ACTION ITEM:
For the listing that follows, give again exactly the lines from the one with "PRINTER IS BEST FOR MY BUSINESS" to the one with "handy blog post", including both.

Content starts

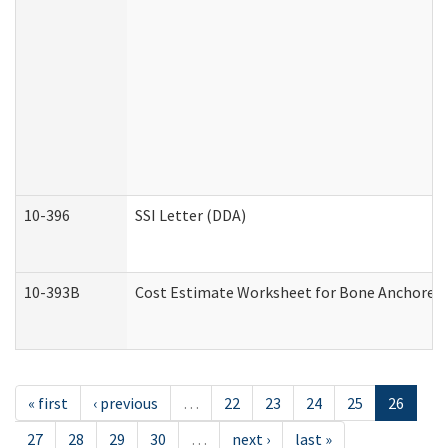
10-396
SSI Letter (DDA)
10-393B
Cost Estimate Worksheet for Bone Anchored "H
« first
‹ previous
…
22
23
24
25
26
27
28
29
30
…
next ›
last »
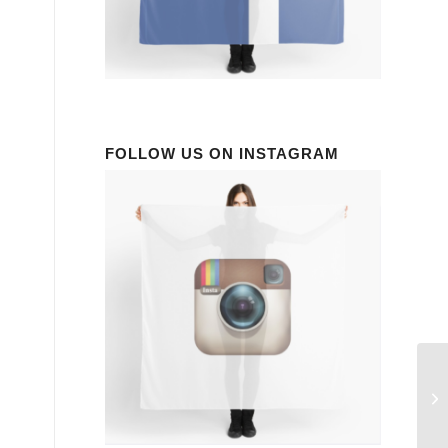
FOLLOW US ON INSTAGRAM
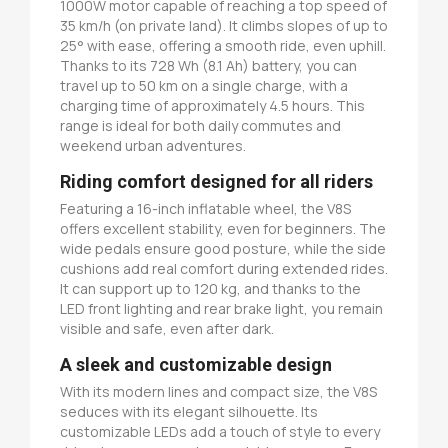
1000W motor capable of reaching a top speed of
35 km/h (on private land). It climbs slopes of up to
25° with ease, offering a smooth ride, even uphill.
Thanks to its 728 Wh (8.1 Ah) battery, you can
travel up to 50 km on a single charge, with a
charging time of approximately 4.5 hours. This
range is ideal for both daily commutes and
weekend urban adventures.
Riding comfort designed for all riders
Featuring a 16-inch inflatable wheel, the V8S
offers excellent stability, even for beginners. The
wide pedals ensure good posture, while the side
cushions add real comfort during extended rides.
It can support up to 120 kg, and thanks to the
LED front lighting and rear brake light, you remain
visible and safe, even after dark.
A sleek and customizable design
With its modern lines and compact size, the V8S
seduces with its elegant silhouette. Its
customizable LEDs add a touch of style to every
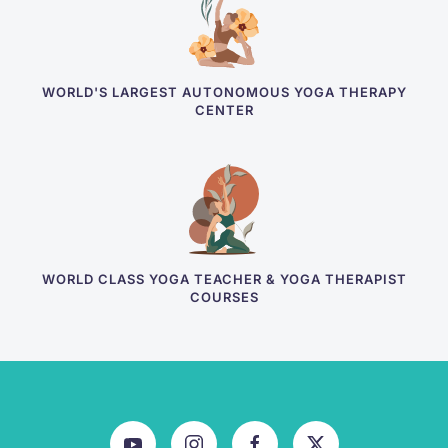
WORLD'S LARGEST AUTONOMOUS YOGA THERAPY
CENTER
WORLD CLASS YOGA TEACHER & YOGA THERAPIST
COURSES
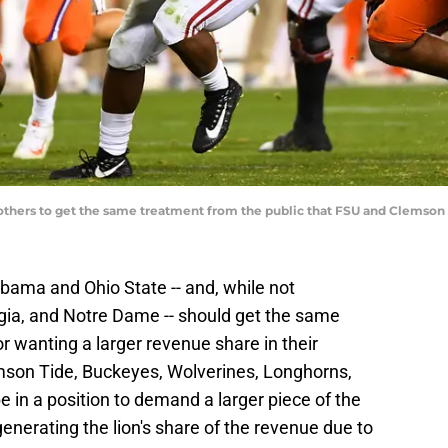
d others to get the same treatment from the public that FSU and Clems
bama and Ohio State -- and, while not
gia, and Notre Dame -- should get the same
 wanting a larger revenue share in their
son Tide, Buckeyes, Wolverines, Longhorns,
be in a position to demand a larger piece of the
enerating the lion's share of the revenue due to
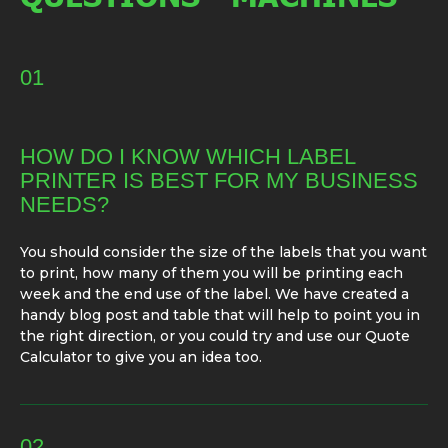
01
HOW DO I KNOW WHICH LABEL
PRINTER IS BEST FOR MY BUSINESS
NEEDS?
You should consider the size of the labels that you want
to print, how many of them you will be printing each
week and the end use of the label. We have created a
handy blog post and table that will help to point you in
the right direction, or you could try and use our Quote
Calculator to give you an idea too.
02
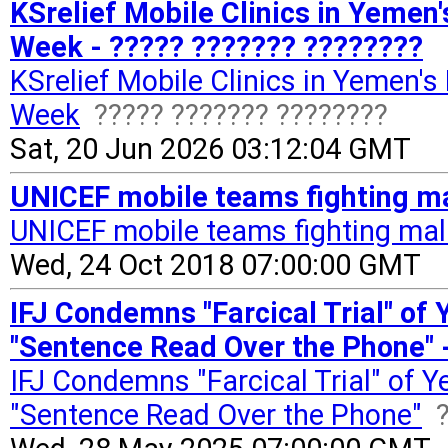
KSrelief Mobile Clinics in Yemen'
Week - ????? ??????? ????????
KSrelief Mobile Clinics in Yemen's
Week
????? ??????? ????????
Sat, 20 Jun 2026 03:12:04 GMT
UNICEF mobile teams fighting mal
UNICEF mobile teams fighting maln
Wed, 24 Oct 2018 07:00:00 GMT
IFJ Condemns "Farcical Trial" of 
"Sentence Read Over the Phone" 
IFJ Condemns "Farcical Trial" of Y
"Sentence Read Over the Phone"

Content ends
Content starts

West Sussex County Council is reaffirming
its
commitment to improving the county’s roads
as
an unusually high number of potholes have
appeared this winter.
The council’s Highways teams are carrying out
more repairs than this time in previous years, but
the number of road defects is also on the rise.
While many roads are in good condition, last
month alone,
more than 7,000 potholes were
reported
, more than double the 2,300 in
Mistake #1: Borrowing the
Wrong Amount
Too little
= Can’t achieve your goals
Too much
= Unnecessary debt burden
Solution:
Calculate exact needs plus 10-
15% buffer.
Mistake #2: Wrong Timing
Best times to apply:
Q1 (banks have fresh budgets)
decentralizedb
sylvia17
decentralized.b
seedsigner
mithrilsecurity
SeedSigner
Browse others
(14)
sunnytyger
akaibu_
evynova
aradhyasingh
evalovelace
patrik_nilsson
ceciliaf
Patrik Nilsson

Content ends

RESULT FOR THIS EXERCISE:
PRINTER IS BEST FOR MY BUSINESS
NEEDS?
You should consider the size of the labels that you want
to print, how many of them you will be printing each
week and the end use of the label. We have created a
handy blog post and table that will help to point you in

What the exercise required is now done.